The CSIRO is fitting bees with tiny sensors so that it can monitor and study the drastically diminishing population of bees.
The global bee population has been in serious decline for some years -- so much so that it has a name, and scientists are dedicating serious research projects to trying to figure out why. There are a number of proposed causes for Colony Collapse Disorder, whereby worker bees suddenly vanish from a colony -- chiefly pesticide use, parasites, malnutrition and disease -- and, although it's strongly theorised that a combination of these factors is at play, no one really knows for sure.
Scientists at the CSIRO are trying a novel approach to understanding the phenomenon. Just like geolocation tags can now be applied to pets, CSIRO's team, led by Dr Paulo de Souza, is attaching tiny sensors to the backs of bees to monitor where they go.
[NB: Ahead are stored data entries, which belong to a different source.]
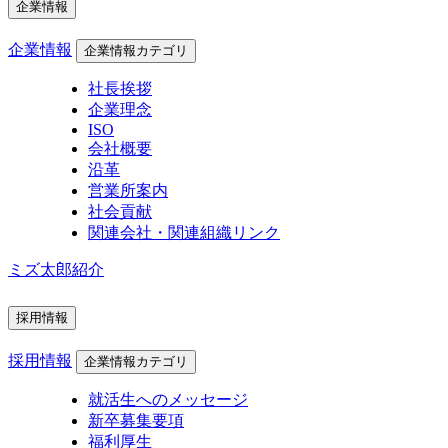
企業情報
企業情報
企業情報カテゴリ
社長挨拶
企業理念
ISO
会社概要
沿革
営業所案内
社会貢献
関連会社・関連組織リンク
ミズ太郎紹介
採用情報
採用情報
企業情報カテゴリ
就活生へのメッセージ
新卒募集要項
福利厚生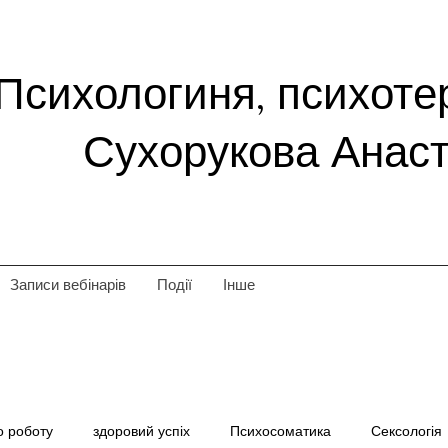
Психологиня, психоте
Сухорукова Анаст
Записи вебінарів
Події
Інше
о роботу
здоровий успіх
Психосоматика
Сексологія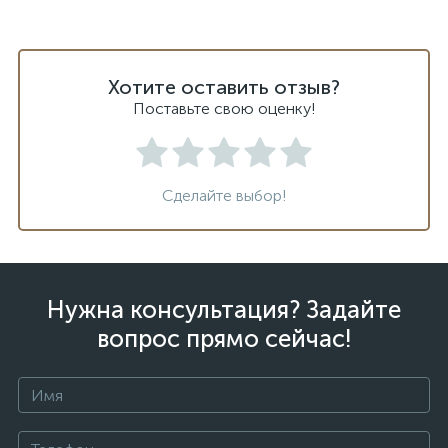
Хотите оставить отзыв?
Поставьте свою оценку!
Сделайте выбор!
Нужна консультация? Задайте
вопрос прямо сейчас!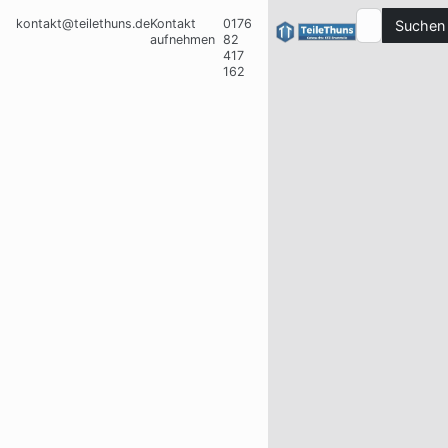
kontakt@teilethuns.de
Kontakt
0176
Suchen
aufnehmen
82
417
162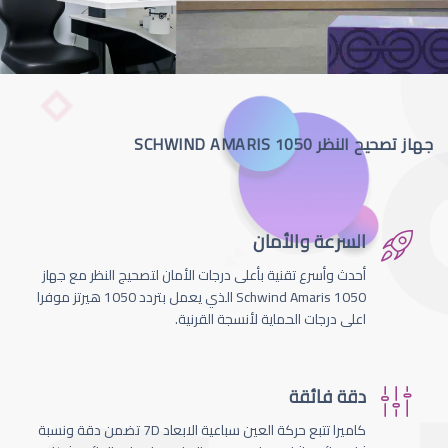
جهاز تصحيح النظر SCHWIND AMARIS 1050
السرعة والأمان
أحدث وأسرع تقنية بأعلى درجات الأمان لتصحيج النظر مع جهاز
Schwind Amaris 1050 الذي يعمل بتردد 1050 هيرتز موفرا
اعلى درجات الحماية لأنسجة القرنية.
دقة فائقة
كاميرا تتبع حركة العين سباعية الابعاد 7D تضمن دقة ونسبة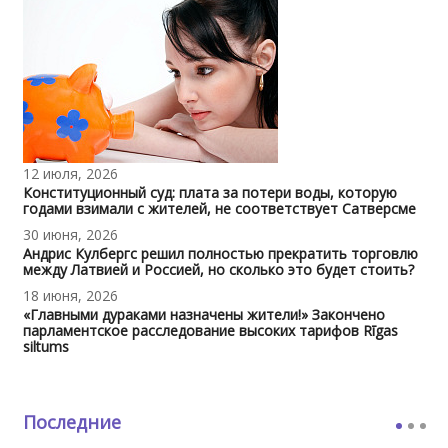
12 июля, 2026
Конституционный суд: плата за потери воды, которую
годами взимали с жителей, не соответствует Сатверсме
30 июня, 2026
Андрис Кулбергс решил полностью прекратить торговлю
между Латвией и Россией, но сколько это будет стоить?
18 июня, 2026
«Главными дураками назначены жители!» Закончено
парламентское расследование высоких тарифов Rīgas
siltums
Последние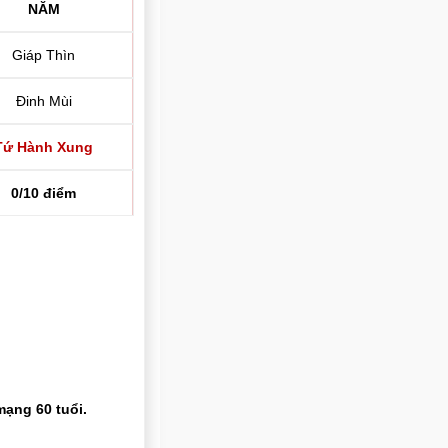
NĂM
Giáp Thìn
Đinh Mùi
Tứ Hành Xung
0/10 điểm
mạng 60 tuổi.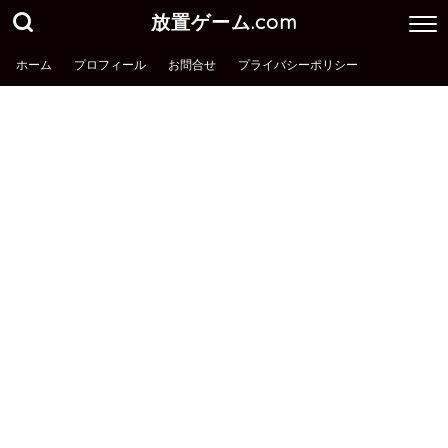
放置ゲーム.com
ホーム
プロフィール
お問合せ
プライバシーポリシー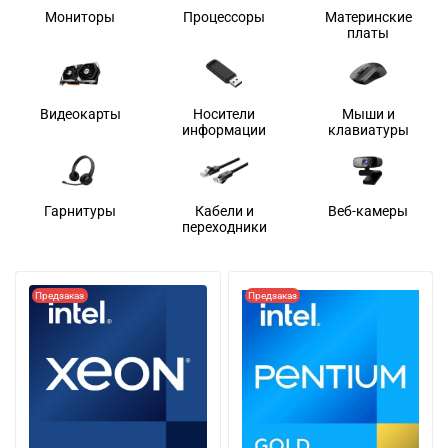
Мониторы
Процессоры
Материнские
платы
Видеокарты
Носители
Мыши и
информации
клавиатуры
Гарнитуры
Кабели и
Веб-камеры
переходники
Предзаказ
Предзаказ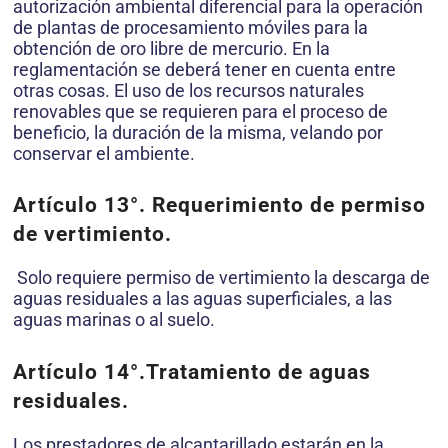
autorización ambiental diferencial para la operación
de plantas de procesamiento móviles para la
obtención de oro libre de mercurio. En la
reglamentación se deberá tener en cuenta entre
otras cosas. El uso de los recursos naturales
renovables que se requieren para el proceso de
beneficio, la duración de la misma, velando por
conservar el ambiente.
Artículo 13°.
Requerimiento de permiso
de vertimiento.
Solo requiere permiso de vertimiento la descarga de
aguas residuales a las aguas su­perficiales, a las
aguas marinas o al suelo.
Artículo 14°.
Tratamiento de aguas
residuales.
Los prestadores de alcantarillado estarán en la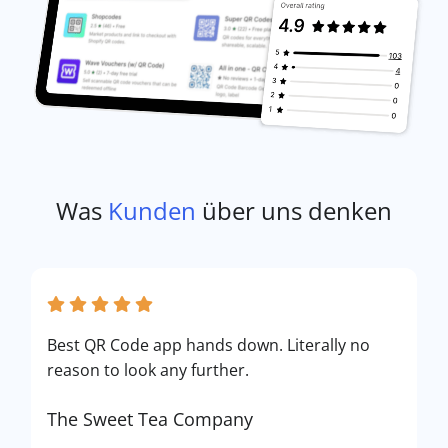
Was
Kunden
über uns denken
Best QR Code app hands down. Literally no
reason to look any further.
The Sweet Tea Company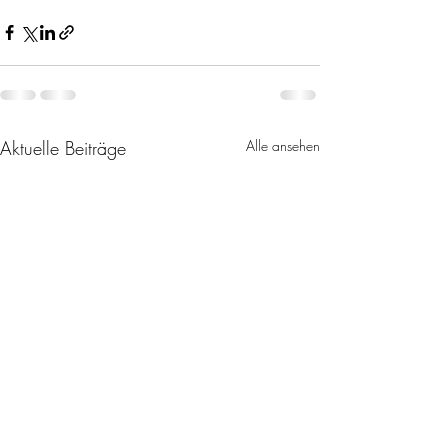
Aktuelle Beiträge
Alle ansehen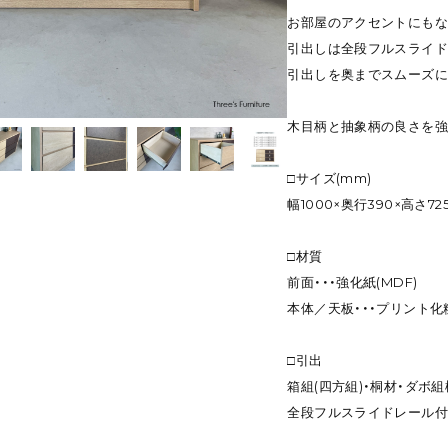
お部屋のアクセントにもな
引出しは全段フルスライド
引出しを奥までスムーズに
木目柄と抽象柄の良さを強
□サイズ(mm)
幅1000×奥行390×高さ72
□材質
前面・・・強化紙(MDF)
本体／天板・・・プリント化
□引出
箱組(四方組)・桐材・ダボ
全段フルスライドレール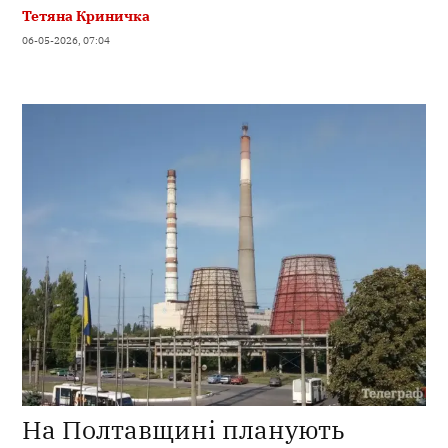
Тетяна Криничка
06-05-2026, 07:04
На Полтавщині планують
"Honey bees play an extremely important role in our daily lives," Dr de Souza said. "Around one third of the food we eat relies on pollination and this is a free service these insects provide. A recent CSIRO study showed that honey bees helped increase faba bean yield by up to 17 per cent. Knowing how bees interact with their environment will allow farmers, fruit growers and seed producers to manage their properties using honey bees to increase productivity."
Over 5000 bees in Hobart have been fitted with the 2.5x2.5mm RFID sensors, designed to relay data to recorders placed around hives and known food sources, which in turn will send the information to a central location. This will allow researchers to build a four-dimensional model of bee behaviour and their movements, which will help understand what the bees come into contact with -- such as farm pesticides -- and how it may play a part in their decline.
"Bees are social insects that return to the same point and operate on a very predictable schedule," explained Dr de Souza. "Any change in their behaviour indicates a change in their environment. If we can model their movements, we'll be able to recognise very quickly when their activity shows variation and identify the cause. This will help us understand how to maximise their productivity as well as monitor for any biosecurity risks."
The next step in the process will be to refine the sensors, adding further functions and reducing them in size so that they can be attached to smaller insects such as fruit flies and mosquitoes for a more holistic study of insect behaviour.
"We also want these smaller tags to be able to sense environmental conditions such as temperature and presence of atmospheric gases; not just track their location," Dr de Souza said. "Further to this the sensors will be able to generate energy from the beating wings of the insects, which will give the sensors enough power to transmit information instead of just storing it until they reach a data logger."